▶ [EXTRACTED RECORDS]
□ □ □ □ □
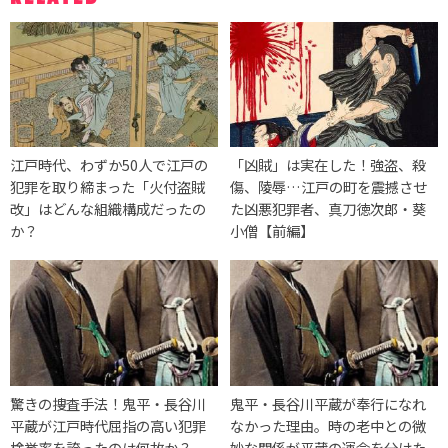
江戸時代、わずか50人で江戸の
「凶賊」は実在した！強盗、殺
犯罪を取り締まった「火付盗賊
傷、陵辱…江戸の町を震撼させ
改」はどんな組織構成だったの
た凶悪犯罪者、真刀徳次郎・葵
か？
小僧【前編】
驚きの捜査手法！鬼平・長谷川
鬼平・長谷川平蔵が奉行になれ
平蔵が江戸時代屈指の高い犯罪
なかった理由。時の老中との微
検挙率を誇ったのは何故か？
妙な関係が平蔵の運命を分けた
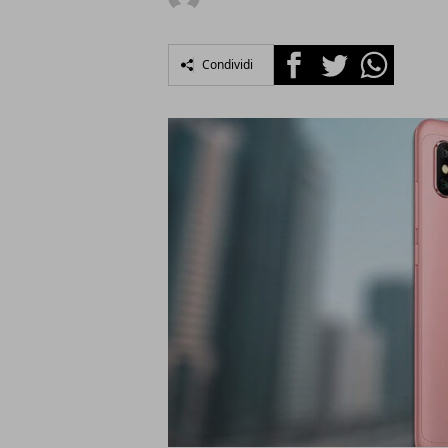
Facebook
Twitter
Whatsapp
Condividi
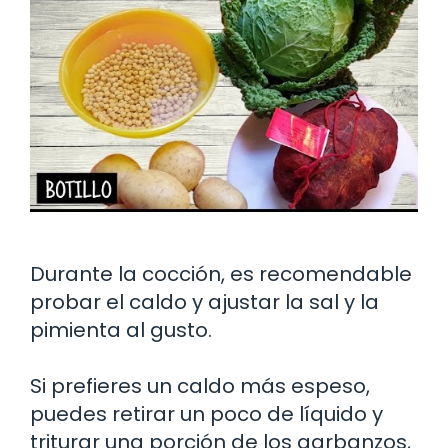
Durante la cocción, es recomendable
probar el caldo y ajustar la sal y la
pimienta al gusto.
Si prefieres un caldo más espeso,
puedes retirar un poco de líquido y
triturar una porción de los garbanzos,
□ □ □ □ □
▶ [INSTRUCTIONS FOR THE TASK] Search the data for "caldo". Copy every line that has it.

▶ [ANSWER TO THIS PROBLEM]
probar el caldo y ajustar la sal y la
Si prefieres un caldo más espeso,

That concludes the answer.